4. Il ressort des pièces du dossier que la moyenne mensuelle des revenus de M. B sur la période de référence, correspondant aux pensions de retraite dont il a bénéficié, est inférieure à celle du salaire minimum de croissance en vigueur. Contrairement à ce que soutient le requérant, il résulte des dispositions précitées aux termes desquelles sont prises en compte pour l’appréciation des ressources celles du demandeur et de son conjoint, qu’il ne peut pas se prévaloir des revenus dont bénéficie son fils majeur avec lequel il déclare résider. Dans ces conditions, M. B ne remplit pas la condition de ressources imposée aux demandeurs du regroupement familial en application des dispositions précitées. Par suite, le moyen tiré de l’erreur d’appréciation doit être écarté.

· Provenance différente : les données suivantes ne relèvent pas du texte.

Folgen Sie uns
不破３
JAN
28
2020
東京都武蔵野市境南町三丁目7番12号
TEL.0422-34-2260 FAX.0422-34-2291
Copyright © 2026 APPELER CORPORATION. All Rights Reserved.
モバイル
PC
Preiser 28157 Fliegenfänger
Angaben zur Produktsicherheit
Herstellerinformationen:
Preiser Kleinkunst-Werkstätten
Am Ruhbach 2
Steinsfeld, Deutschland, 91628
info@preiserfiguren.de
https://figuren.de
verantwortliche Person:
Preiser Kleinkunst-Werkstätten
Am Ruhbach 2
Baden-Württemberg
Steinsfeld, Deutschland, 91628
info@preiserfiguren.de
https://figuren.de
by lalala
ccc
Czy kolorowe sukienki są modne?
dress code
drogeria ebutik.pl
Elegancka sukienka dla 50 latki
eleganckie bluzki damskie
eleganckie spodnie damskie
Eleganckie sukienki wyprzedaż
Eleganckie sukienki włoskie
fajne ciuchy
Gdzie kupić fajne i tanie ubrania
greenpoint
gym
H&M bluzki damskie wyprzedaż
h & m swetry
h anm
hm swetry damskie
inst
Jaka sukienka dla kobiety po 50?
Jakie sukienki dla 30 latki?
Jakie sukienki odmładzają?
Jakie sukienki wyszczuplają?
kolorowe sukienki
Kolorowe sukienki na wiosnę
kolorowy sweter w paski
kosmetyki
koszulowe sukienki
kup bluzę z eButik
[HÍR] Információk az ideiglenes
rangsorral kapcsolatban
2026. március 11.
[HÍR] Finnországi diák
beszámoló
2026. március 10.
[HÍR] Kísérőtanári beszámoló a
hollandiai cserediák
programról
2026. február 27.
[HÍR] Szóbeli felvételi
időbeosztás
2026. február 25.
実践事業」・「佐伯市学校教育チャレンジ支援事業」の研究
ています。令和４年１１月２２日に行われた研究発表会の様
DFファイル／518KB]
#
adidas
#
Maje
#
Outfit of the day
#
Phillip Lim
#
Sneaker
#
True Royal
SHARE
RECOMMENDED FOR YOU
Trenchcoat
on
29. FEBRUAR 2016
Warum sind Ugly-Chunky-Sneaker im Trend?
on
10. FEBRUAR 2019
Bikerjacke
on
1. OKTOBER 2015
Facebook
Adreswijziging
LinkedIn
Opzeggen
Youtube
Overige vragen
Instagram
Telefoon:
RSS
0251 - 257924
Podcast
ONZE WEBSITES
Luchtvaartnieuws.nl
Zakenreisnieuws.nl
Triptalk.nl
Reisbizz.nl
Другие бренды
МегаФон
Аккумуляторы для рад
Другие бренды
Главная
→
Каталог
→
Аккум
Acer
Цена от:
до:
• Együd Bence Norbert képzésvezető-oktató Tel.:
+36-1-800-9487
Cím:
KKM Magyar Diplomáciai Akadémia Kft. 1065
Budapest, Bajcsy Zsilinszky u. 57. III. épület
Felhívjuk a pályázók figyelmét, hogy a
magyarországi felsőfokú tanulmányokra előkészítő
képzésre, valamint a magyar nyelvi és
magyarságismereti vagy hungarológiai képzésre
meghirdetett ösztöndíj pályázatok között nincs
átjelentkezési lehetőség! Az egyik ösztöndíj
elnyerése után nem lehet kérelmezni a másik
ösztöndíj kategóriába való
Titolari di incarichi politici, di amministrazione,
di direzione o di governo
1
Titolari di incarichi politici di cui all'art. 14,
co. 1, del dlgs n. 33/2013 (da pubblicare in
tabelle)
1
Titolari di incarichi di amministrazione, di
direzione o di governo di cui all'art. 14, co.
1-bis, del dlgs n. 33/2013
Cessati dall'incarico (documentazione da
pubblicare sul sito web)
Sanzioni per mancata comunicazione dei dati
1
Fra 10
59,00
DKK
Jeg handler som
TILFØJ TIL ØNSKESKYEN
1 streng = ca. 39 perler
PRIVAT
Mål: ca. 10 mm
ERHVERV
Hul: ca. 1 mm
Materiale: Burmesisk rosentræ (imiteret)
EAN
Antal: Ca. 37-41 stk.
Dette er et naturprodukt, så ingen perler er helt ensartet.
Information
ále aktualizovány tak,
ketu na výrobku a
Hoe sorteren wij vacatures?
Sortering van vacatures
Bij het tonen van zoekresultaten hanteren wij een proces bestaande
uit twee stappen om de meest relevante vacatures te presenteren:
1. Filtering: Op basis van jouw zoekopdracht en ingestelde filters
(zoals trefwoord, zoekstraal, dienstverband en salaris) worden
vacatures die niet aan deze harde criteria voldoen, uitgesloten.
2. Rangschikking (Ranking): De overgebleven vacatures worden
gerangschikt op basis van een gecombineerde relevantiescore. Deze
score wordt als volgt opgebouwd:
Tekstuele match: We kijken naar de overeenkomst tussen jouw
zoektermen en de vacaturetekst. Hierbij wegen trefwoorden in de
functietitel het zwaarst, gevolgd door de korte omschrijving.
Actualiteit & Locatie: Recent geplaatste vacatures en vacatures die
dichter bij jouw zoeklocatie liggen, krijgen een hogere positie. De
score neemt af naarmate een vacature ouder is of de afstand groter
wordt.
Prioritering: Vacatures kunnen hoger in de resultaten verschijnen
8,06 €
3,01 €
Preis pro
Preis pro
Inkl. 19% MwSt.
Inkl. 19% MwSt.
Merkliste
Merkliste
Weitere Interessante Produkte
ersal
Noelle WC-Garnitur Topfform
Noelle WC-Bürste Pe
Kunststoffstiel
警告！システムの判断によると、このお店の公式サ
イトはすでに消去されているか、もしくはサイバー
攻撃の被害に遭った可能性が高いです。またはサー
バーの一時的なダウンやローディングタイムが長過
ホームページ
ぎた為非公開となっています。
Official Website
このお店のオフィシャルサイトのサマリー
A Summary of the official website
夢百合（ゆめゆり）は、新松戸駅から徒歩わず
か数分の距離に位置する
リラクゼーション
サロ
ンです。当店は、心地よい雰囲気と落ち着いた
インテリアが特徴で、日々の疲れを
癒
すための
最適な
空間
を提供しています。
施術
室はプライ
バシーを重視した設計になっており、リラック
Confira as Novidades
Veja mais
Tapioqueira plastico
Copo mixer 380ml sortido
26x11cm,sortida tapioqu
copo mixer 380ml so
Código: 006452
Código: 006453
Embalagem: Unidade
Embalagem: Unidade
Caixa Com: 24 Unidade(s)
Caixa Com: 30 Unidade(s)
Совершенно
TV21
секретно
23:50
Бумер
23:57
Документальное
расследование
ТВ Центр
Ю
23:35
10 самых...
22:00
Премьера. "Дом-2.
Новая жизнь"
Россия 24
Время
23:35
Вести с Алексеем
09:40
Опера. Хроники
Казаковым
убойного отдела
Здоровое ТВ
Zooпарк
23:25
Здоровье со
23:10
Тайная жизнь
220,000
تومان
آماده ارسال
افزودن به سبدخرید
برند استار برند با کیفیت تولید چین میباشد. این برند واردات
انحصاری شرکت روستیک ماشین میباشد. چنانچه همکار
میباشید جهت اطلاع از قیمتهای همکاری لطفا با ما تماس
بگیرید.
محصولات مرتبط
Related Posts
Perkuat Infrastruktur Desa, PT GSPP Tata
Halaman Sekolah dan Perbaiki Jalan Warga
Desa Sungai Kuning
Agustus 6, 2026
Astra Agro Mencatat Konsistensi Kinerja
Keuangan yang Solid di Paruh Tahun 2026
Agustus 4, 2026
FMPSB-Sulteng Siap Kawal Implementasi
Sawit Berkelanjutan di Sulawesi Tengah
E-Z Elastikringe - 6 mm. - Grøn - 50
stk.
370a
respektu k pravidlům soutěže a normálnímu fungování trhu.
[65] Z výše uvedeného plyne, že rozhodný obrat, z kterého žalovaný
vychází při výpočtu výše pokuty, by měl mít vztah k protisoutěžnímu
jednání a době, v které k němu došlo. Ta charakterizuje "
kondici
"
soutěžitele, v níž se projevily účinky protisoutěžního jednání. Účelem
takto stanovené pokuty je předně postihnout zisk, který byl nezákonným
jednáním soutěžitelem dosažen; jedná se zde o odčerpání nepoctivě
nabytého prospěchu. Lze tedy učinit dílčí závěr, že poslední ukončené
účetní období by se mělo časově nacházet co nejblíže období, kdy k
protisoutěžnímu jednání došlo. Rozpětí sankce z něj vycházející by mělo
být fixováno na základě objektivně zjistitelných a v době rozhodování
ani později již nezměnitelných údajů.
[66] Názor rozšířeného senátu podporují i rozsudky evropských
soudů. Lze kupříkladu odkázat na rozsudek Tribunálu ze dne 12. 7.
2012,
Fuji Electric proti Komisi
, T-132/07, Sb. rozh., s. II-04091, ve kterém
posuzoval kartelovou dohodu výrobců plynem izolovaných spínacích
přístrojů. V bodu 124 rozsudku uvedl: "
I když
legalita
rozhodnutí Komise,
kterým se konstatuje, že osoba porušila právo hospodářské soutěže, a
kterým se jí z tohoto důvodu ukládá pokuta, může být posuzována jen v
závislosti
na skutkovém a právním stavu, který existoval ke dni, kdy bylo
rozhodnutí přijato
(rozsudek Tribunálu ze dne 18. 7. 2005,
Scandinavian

5. Il résulte de tout ce qui précède que la requête de M. B doit être rejetée.
D E C I D E :
Article 1er : La requête de M. B est rejetée.
Article 2 : Le présent jugement sera notifié à M. A B et à la préfète de la Dordogne.
Délibéré après l’audience du 22 avril 2025, à laquelle siégeaient :
— Mme Chauvin, présidente,
— Mme Ballanger, première conseillère,
— Mme Lorrain Mabillon, conseillère.
Rendu public par mise à disposition au greffe le 20 mai 2025 .
La rapporteure,
M. BALLANGER La présidente,
A. CHAUVIN
La greffière,
C. JANIN
La République mande et ordonne à la préfète de la Dordogne en ce qui le concerne ou à tous commissaires de justice à ce requis en ce qui concerne les voies de droit commun contre les parties privées, de pourvoir à l’exécution de la présente décision.